[WHAT YOU WILL DO]: Could you tally the lines in the listing below that include the word "quello"? Respond with the total alone.

[THE DATA]:
┄┄┄┄┄┄┄┄┄┄┄┄┄┄┄┄┄┄┄┄
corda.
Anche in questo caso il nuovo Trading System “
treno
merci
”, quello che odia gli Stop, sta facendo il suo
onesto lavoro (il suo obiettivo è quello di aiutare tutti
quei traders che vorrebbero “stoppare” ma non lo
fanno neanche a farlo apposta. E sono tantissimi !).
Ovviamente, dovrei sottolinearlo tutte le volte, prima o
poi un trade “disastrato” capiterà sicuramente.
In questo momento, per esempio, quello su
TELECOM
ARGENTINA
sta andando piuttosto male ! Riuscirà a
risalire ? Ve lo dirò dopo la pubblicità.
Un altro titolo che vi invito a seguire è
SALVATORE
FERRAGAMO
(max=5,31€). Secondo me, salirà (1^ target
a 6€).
┄┄┄┄┄┄┄┄┄┄┄┄┄┄┄┄┄┄┄┄
[ANSWER]: 3